A less glorious account of a similar engagement was given by a British soldier, however, who reported on an operation to rescue Afghan troops and French special forces who had been ambushed by Taliban. "I could not believe we were going to charge off this helicopter into a wall of lead," he wrote. "Not everyone wanted to get off. One guy actually defecated. He sat rigid with fear inside the cargo hold until we pulled him up and pointed him towards the door.

"We had to manoeuvre across open ground for 200 metres. The scene was like a human abattoir. We fought off the Taliban, but were too late to save the French guys. All of us were shaking when we were flown back to base. One of the Afghan survivors said the French had been tied up, then gutted alive by the Taliban. It was one of the most shocking things I had ever heard."

But one soldier claimed that "scare tactics" were being used against anyone revealing such details, complaining: "It is not fair. The commanding officer said that he would mallet anyone he found was speaking about this."

The army chief of staff, General Sir Richard Dannatt, was drawn into public controversy after an email from a 3 Para officer serving in Helmand, Major James Loden, criticised support from the RAF as "utterly, utterly useless". The major complained: "Twice I have had Harriers in support when [companies] on the ground have been in heavy contact, on one occasion trying to break clean. A female Harrier pilot 'couldn't identify the target', fired two phosphorous rockets that just missed our own compound so that we thought they were incoming RPGs, and then strafed our perimeter, missing the enemy by 200 metres." In contrast, he said, the US air force was "fantastic".

General Dannatt said Major Loden's comments were "irresponsible" and defended the RAF, which also drew more favourable comments from the Canadian officer. Describing another clash during his time with 3 Para, he wrote: "The company quickly came under attack from what was estimated as 100+ fighters. For about 15 minutes we lost communications with the company commander and a whole section of infantry as they were basically overrun. The section had last been seen going into a ditch that was subsequently hit with a volley of about 15 RPGs; I thought we had lost them all. I had Brit Apaches check in and they did an absolutely brilliant job at repelling the enemy."

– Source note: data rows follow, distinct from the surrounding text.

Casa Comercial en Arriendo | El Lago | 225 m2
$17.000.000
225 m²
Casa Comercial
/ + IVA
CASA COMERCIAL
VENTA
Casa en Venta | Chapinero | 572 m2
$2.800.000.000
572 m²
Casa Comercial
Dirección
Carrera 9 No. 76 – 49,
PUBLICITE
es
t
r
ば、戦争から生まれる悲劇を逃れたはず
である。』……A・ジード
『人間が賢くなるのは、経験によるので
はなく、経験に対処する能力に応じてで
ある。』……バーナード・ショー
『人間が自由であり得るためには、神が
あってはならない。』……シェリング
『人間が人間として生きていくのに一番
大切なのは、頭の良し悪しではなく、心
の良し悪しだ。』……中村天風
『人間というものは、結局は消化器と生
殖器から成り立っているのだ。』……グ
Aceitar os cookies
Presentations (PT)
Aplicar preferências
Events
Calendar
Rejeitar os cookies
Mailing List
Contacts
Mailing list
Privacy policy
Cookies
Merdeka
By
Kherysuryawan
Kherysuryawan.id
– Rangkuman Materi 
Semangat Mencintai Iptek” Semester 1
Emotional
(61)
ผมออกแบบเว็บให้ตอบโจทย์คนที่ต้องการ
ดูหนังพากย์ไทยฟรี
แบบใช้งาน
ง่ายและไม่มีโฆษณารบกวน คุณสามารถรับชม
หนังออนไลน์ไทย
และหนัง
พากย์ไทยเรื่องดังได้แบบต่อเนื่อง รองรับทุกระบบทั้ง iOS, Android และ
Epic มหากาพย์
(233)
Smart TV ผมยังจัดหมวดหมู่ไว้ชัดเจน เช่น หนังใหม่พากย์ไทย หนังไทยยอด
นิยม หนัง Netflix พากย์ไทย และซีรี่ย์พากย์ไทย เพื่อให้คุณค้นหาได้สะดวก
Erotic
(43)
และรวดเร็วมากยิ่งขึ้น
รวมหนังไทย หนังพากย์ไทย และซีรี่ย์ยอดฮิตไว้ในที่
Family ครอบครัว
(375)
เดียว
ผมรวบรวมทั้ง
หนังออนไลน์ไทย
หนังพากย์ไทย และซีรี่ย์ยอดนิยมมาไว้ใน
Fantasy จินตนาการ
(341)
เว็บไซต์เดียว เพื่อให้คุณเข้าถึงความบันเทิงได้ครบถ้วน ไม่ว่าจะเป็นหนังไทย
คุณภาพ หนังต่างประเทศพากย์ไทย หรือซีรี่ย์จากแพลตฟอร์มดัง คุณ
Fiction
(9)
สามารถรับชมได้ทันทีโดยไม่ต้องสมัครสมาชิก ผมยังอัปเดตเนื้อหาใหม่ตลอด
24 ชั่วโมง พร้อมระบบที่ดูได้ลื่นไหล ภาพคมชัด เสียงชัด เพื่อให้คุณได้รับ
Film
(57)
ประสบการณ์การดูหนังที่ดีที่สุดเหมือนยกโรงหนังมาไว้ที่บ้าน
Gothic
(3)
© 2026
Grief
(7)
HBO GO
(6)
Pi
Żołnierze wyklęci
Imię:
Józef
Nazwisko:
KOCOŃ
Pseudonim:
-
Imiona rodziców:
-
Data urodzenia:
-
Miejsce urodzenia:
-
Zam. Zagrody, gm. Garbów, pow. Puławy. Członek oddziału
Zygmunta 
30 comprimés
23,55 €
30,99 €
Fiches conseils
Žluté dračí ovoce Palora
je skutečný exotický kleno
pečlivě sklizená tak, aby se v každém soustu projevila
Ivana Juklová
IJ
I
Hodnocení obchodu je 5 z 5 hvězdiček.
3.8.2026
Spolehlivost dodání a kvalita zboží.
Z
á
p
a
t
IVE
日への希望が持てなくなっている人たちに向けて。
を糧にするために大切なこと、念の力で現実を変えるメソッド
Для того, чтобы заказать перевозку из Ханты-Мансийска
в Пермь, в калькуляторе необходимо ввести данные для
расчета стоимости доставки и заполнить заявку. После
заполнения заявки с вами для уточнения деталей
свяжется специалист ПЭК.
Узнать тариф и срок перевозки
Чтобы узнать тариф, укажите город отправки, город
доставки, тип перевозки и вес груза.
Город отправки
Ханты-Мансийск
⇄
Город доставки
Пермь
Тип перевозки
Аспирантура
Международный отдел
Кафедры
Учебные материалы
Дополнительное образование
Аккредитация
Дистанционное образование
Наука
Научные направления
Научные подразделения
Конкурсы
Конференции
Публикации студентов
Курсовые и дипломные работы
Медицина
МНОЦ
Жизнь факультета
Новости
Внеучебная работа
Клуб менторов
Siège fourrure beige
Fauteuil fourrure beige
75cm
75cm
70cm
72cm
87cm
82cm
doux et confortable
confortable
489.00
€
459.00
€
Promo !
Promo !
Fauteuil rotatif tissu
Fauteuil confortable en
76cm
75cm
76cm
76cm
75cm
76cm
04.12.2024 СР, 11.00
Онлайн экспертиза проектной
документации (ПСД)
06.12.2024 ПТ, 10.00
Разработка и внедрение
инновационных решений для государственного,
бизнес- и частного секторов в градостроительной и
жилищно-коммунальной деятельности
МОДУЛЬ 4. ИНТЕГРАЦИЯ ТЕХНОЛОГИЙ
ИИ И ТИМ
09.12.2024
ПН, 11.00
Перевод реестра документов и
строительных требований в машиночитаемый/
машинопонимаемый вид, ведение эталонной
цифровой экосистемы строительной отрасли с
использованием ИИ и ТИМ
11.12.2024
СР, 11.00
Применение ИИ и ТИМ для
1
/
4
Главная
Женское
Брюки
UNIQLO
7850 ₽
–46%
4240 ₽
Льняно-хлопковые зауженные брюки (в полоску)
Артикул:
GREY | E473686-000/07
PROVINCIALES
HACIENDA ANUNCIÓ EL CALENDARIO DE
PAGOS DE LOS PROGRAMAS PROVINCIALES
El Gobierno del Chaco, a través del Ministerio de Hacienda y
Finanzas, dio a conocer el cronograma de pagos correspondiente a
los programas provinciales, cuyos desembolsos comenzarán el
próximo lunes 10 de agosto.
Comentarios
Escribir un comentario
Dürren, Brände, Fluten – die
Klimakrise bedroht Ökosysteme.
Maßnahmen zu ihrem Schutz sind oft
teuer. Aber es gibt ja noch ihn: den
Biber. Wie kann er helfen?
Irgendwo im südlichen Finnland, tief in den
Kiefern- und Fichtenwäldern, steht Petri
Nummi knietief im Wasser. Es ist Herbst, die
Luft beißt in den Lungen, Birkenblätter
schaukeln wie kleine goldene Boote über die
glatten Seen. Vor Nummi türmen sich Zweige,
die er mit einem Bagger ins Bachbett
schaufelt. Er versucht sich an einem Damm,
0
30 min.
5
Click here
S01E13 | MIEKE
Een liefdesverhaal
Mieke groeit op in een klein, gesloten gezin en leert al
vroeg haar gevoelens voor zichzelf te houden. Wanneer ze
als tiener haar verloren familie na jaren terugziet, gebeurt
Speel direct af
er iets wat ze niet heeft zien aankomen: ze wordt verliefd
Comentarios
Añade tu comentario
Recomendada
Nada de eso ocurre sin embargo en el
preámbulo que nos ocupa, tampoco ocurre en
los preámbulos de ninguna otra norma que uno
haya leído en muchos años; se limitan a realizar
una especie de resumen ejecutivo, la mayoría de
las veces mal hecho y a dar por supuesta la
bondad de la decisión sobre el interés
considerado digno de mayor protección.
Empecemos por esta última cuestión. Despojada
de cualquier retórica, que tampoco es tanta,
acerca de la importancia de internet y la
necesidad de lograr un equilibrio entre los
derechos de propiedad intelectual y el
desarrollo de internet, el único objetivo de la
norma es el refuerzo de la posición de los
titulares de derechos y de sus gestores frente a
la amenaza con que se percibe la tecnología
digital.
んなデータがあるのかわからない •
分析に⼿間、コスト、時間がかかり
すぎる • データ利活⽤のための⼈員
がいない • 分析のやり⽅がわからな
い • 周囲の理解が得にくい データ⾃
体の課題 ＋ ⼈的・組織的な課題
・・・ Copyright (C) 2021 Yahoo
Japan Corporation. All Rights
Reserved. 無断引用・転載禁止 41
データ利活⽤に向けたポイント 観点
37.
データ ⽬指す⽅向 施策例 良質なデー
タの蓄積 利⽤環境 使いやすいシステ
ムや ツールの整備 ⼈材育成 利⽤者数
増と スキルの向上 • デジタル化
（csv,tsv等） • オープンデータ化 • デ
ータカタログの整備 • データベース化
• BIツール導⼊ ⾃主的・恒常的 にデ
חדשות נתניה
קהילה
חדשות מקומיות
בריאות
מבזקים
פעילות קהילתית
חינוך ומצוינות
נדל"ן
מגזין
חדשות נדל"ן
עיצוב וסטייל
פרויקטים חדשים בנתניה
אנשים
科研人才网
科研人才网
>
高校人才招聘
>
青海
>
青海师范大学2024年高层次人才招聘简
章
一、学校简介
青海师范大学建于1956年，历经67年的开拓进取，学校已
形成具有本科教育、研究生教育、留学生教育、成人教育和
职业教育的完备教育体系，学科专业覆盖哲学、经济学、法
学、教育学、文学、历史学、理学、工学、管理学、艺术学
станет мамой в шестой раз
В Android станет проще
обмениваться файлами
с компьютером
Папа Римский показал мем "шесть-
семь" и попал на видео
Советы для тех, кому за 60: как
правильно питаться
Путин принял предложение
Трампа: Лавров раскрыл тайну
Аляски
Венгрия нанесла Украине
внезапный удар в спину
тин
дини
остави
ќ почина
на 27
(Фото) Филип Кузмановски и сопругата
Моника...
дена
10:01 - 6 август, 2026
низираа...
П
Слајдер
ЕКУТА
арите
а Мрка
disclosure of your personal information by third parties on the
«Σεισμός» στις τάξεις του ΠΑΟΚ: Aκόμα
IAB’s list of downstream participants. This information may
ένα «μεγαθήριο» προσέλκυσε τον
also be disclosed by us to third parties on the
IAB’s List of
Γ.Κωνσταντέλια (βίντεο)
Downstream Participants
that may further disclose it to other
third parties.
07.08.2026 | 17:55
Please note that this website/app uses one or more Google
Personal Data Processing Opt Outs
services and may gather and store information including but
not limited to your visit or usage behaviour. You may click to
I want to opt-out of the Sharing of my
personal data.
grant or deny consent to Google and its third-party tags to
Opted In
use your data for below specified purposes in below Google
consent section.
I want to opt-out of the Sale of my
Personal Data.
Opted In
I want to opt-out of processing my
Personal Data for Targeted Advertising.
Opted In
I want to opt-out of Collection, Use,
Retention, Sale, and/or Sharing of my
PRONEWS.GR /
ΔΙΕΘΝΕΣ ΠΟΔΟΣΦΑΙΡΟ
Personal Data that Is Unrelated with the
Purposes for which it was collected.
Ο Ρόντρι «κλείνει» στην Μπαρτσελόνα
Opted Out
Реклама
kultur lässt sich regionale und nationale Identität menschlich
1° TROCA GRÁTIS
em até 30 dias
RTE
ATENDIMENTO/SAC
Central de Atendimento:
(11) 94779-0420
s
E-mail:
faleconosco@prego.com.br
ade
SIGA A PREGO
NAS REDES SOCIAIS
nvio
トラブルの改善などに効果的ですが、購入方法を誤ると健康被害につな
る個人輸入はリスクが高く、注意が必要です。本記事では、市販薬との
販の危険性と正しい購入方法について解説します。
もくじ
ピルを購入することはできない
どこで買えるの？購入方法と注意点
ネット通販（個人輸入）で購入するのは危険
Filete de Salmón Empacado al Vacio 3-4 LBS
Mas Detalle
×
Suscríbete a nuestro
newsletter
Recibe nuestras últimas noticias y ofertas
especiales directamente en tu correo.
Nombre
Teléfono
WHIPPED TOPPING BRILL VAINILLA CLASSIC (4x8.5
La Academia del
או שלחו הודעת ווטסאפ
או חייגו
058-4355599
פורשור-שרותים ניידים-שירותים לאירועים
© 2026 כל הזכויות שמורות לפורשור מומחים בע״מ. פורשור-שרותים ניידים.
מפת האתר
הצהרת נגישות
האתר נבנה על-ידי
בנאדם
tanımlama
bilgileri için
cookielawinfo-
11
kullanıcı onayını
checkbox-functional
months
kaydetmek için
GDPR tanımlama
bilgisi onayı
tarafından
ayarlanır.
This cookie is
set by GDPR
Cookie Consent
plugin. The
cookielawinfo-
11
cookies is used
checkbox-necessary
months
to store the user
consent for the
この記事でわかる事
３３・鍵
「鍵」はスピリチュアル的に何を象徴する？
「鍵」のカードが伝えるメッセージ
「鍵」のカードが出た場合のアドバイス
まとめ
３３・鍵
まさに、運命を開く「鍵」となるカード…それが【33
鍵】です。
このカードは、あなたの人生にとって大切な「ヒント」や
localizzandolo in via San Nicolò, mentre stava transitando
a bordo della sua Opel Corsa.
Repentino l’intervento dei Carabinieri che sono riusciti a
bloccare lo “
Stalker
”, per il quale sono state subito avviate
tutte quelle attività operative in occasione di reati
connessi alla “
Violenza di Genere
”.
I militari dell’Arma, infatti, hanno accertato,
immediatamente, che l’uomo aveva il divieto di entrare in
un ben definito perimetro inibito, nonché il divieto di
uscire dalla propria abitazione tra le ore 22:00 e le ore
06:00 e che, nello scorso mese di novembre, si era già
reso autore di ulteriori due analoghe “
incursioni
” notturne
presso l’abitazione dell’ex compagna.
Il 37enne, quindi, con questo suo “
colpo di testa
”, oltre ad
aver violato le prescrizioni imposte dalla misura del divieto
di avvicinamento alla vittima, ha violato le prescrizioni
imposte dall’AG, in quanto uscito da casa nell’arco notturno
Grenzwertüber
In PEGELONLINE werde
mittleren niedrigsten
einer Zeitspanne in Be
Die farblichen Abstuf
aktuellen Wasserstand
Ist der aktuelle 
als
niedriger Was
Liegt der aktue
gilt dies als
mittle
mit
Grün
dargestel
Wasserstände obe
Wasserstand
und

Although senior commanders have dismissed some of the criticisms from serving soldiers as partial, and a "snapshot", the MoD said last night: "Incredible efforts are being made to ensure that front-line soldiers are given the best possible support in every way. The tough realities of combat will inevitably create friction about particular incidents, but each individual is doing their very best in the most challenging of circumstances.

"The MoD welcomes these gritty, hard-hitting reports, which portray the reality of difficult work on the front line. The 3 Para battlegroup has performed magnificently in extremely difficult circumstances. Alongside the Afghan National Army, they have stood up to the Taliban, who offer nothing to the Afghan people. We salute them."

At least two officers have quit as a result of their experiences in Helmand. The only one to be named was Captain Leo Docherty, aide-de-camp to Colonel Charlie Knaggs, the operational commander in the province. Calling the campaign "a textbook case of how to screw up a counter-insurgency", he told The Sunday Times: "We've been grotesquely clumsy - we've said we'll be different to the Americans who were bombing and strafing villages, then behaved exactly like them."

Yet another leaked email from a front-line officer endorsed this, saying: "We are not having an effect on the average Afghan. We are no better than the Taliban in their eyes, as all they can see is us moving into an area, blowing things up and leaving, which is very sad."

The British contingent in Helmand learned the brutal lesson some time ago that what was a reconstruction mission has turned into a war. Judging from comments on internet message boards, such as the British Army Rumour Service, that message is getting through to soldiers' families and the public back home.